Takie jest to danie – słodko-kwaśne, dla niezdecydowanych albo właśnie dla tych ceniących wyraziste smaki. Bo jest i chili, i przyprawy, które mocno aromatyzują mięso i sos. Ale jest i jeden składnik, za którym prawdopodobnie się nachodzicie. A może macie znajomych lecących do Tajlandii, a może sklep orientalny w Waszym mieście, a może ktoś z rodziny rezydujący poza Polską może Wam wysłać? W każdym razie postarajcie się zdobyć tamarynd, bo wierzcie mi, że wart jest zachodu (występuje w formie sprasowanych bloków lub już gotowej pasty).
Co to jest? Brązowa i mało apetycznie wyglądająca pulpa pochodząca z owoców drzewa tamaryndowca. Drzewo to uprawiane jest w Afryce, Azji i Ameryce Środkowej, a jego owoce przypominają duże strąki fasoli z brązową skórką pokrytą delikatnym meszkiem. A to, co znajduje się w środku tych owoców, interesuje nas najbardziej, bo daje niesamowity smak wielu potrawom. Znajdziecie go w wielu przepisach indyjskich, tajskich, ale także meksykańskich. Dziś pragnę Wam zaprezentować przepis na sos, który wykorzystuję do kurczaka i wieprzowiny. Przygotowanie go jest niesamowicie proste, a efekt rozsadzi Wasze kubki smakowe.

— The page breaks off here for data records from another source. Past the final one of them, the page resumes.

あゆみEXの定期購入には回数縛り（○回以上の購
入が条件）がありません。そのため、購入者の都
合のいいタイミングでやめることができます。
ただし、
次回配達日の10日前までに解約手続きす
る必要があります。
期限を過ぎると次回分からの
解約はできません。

Jeśli kupiliście pastę, to problem z głowy – trzeba ją dodać do marynaty. Jeśli natomiast sprasowany blok, to przed dodaniem do marynaty wymaga on obróbki. Trzeba odciąć kawałek, zalać wrzątkiem i odstawić, aż zmięknie na około 15 minut. Po wyjęciu z wody, rozgnieść pulpę palcami czy widelcem, a następnie przetrzeć przez bardzo gęste sito. Włókna zostaną na sitku, a w naczyniu będzie gęsta pasta, która jest gotowa do wykorzystania w przepisie.

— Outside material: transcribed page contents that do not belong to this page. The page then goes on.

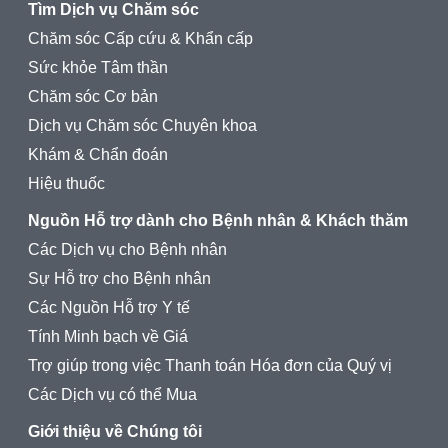
Tìm Dịch vụ Chăm sóc
Chăm sóc Cấp cứu & Khẩn cấp
Sức khỏe Tâm thần
Chăm sóc Cơ bản
Dịch vụ Chăm sóc Chuyên khoa
Khám & Chẩn đoán
Hiệu thuốc
Nguồn Hỗ trợ dành cho Bệnh nhân & Khách thăm
Các Dịch vụ cho Bệnh nhân
Sự Hỗ trợ cho Bệnh nhân
Các Nguồn Hỗ trợ Y tế
Tính Minh bạch về Giá
Trợ giúp trong việc Thanh toán Hóa đơn của Quý vị
Các Dịch vụ có thể Mua
Giới thiệu về Chúng tôi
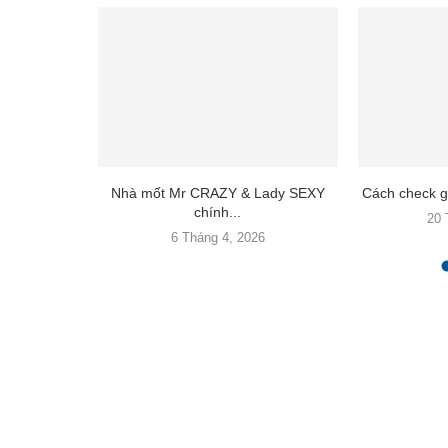
oại của
Nhà mốt Mr CRAZY & Lady SEXY
Cách check gi
ỗng...
chính...
20 
24
6 Tháng 4, 2026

Tamarynd, czosnek, cebule, imbir, chilli, skórkę z limonki, sos sojowy i cukier wrzucić do robota kuchennego i zmielić na w miarę gładką masę.
Wieprzowinę pokroić na kawałki wielkości kęsa i przełożyć do miski. Zalać całą marynatą, wymieszać, przykryć i odstawić minimum na 8 godzin. Jeśli poleży dłużej, to nic się nie stanie, moja rekordzistka leżała w niej około 24 godziny.

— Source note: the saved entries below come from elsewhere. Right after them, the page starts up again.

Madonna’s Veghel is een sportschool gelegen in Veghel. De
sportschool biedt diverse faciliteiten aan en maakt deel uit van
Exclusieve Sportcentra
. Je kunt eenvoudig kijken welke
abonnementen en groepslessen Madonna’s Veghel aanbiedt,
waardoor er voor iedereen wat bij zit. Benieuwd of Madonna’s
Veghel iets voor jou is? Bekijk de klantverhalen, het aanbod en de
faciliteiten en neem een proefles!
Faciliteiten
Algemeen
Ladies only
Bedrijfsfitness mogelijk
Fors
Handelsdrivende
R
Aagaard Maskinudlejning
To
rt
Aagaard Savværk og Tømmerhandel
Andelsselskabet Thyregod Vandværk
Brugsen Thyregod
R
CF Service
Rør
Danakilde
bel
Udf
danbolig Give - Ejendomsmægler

Następnie rozgrzać rondel i wrzucić do niego całe ziarna pieprzu, kolendry i goździków. Uprażyć na sucho, aż będą mocno pachniały. Przełożyć do moździerza i utłuc mocno. Do rondla dodać olej i jak będzie gorący to wrzucić przyprawy. Smażyć przez około minutę, mieszając, a następie dodać mięso z marynatą. Uważać, bo może pryskać. Zmniejszyć ogień i dusić do miękkości mięsa, około 30–40 minut (to zależy od rodzaju mięsa, niektóre części wieprzowiny, jak polędwiczka, będą szybciej gotowe, ale przez dłuższe duszenie sos staje się bardziej intensywny w smaku). Dodam, że jeśli używacie filetów kurczaka, to będą gotowe nawet po 15 minutach. Bardzo smaczny jest też kurczak na kości w tym sosie – tyle, że bez skóry i długo duszony.
Podawać z ryżem jaśminowym i świeżym ogórkiem pokrojonym w plastry.